Its position within the Metropolitan Police was unusual: whereas the Flying Squad became the symbol of the Criminal Investigation Department in London, the SPG became recognised as a unit that efficient uniformed officers could aspire to join. As such it had an exceptionally high level of esprit de corps.

Other police forces outside London created their own versions of the Special Patrol Group. Greater Manchester Police created the Tactical Aid Group (TAG) in 1977. Merseyside Police formed the Task Force in 1974, which was disbanded in 1978 and replaced with the Operational Support Division (OSD). There was also a Special Patrol Group in Northern Ireland.

==Controversy==
One of the SPG's most controversial incidents came in 1979, while officers were policing a protest by the Anti-Nazi League in Southall. During a running battle, demonstrator Blair Peach was struck on the head, which caused his death; at the time it was alleged to have been an action of the SPG. In the inquiries that followed, unauthorised weapons were found in lockers kept as souvenirs by SPG officers at one of their bases after the weapons were seized; these included knives, crowbars and sledgehammers.

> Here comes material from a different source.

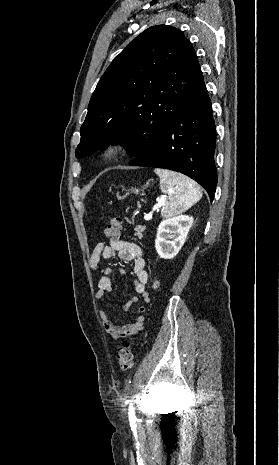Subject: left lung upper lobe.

No SPG officer was ever charged with the attack. An internal report was leaked, which stated that the Metropolitan Police settled with Peach's family out of court. The original Metropolitan police report, eventually officially published on 27 April 2010, concluded that the fatal blow that killed the anti-racism activist was probably made by a police officer. It is thought that "Peach's skull was crushed with an unauthorised weapon, such as a lead-weighted cosh or police radio" The internal report also concluded that some officers had conspired to cover up the circumstances of the special-needs teacher's death and strongly recommended that proceedings be taken against three officers for attempting or conspiracy to pervert the course of justice.

==In popular culture==
Nick Lowe referred to the Special Patrol Group in the song "Half a Boy and Half a Man", on his album Nick Lowe and His Cowboy Outfit (1984).

In the BBC sitcom The Young Ones (1982–84), the character Vyvyan Basterd's pet hamster was named "Special Patrol Group".

The second book of The Borrible Trilogy novels, The Borribles Go For Broke by Michael de Larrabeiti, features a parody of the SPG in the form of the "Special Borribles Group", or SBG, led by the book's villain, the fictional Inspector Sussworth.

The Exploited and Red Alert both have songs named "S.P.G.", on the albums Punks Not Dead (1981) and We've Got The Power (1983), respectively.

The Linton Kwesi Johnson song "Reggae fi Peach", on the album Bass Culture (1980), includes the refrain: "The SPG them are murderers (murderers) / We can't make them get no furtherer".

In the Not the Nine O'Clock News Racist Police sketch, Constable Savage is transferred to the SPG.

The song "Little Boys in Blue" by the punk band The Professionals includes the lyric "Special Patrol, License to kill".